Alternativen zum Auto

"Wir müssen thematisieren, dass es neben dem Autoverkehr Alternativen gibt", postuliert Stete ihr Berufsverständnis. Das heißt für sie nicht, den Autoverkehr aus der Stadt zu verbannen, auch wenn weniger mehr bedeutet, besonders angesichts der jetzt ihre Wirkung verbreitenden EU-Norm zur Luftreinhaltung. Stete weiß auch, dass Stadtumbauten nicht automatisch ein Mehr an Autos bedeuten. Sie erinnert beispielsweise an einen Zuwachs an Siedlungen im badischen Freiburg über zehn Jahre hinweg. "Das wurde komplett aufgefangen durch Angebote im Öffentlichen Nahverkehr und fürs Radfahren. Der motorisierte Individualverkehr blieb dabei gleich."
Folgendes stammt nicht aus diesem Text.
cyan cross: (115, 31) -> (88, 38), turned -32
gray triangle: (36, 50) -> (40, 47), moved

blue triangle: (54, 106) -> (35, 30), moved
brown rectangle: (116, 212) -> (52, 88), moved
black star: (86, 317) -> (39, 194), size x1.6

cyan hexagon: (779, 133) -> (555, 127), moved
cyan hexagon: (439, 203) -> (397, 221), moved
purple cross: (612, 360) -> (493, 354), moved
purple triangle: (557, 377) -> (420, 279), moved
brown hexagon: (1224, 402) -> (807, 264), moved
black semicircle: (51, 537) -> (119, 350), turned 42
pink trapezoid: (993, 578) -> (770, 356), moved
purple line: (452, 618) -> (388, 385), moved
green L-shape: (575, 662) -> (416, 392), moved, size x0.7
Es geht also. Mit allen und für alle. Aus ihrer Erfahrung verdankt sich so etwas meist "kleinen begleitenden Geschichten, die aber viel bewirken können in den Köpfen". Seien es nun in Darmstadt störende Masten und Poller mitten auf Fahrradbahnen, was ohne größeren Aufwand eleganter gestaltet werden könnte. Im Advent bieten landauf, landab Nahverkehrsgesellschaften in Innenstädten Gepäckaufbewahrung an. "In Freiburg gibt es das jede Woche." Für Stete ist es vor allem wichtig, dass solche "kleinen Geschichten" einfach "richtig kommuniziert" werden, also attraktiv verpackt und beworben werden sollten, damit Verkehrsteilnehmer umdenken.

Wichtige Partner für solche Entwicklungen sind auch Wirtschaftsunternehmen. Als Vorbild nennt sie in Darmstadt den Pharma-Konzern Merck, der neben dem Jobticket auch Carsharing organisiere und für Radler genügend Abstellmöglichkeiten und auch eine Dusche anbiete. Wenn "alle sich beteiligen und vernetzen", die Nahverkehrsgesellschaften entsprechende Angebote machen, das Wegenetz der Stadt Alternativen zum Auto bietet, dann kann Verkehr auch ganz anders laufen.

Gemeinsame Lieferdienste von Innenstadtgeschäften würden Verkehr reduzieren. Eine Fahrbahn des City-Rings dem Autoverkehr zu entziehen, sollte mehr Radfahrer unter Einkäufern anlocken. Käme die Nordost-Umgehung, könnte der Rhönring eine "ruhige Wohnstraße" werden, die er ja original mal war. Wollte man überflüssige Verkehrskonzentrationen in der 2,5 Kilometer ummessenden Kernstadt vermeiden, könnte man die Nahversorgungszentren in Stadtteilen besser ans ÖPNV-Netz anbinden, dort mehr Abstellmöglichkeiten für Räder schaffen und die Aufenthaltsqualität für Fußgänger erhöhen. Ideen kann die Planerin genug entwickeln. Entscheidungsträger und Verkehrsteilnehmer müssen aber auch selbst mit- und umdenken, denn nach Stete gilt: "Verkehr beginnt im Kopf."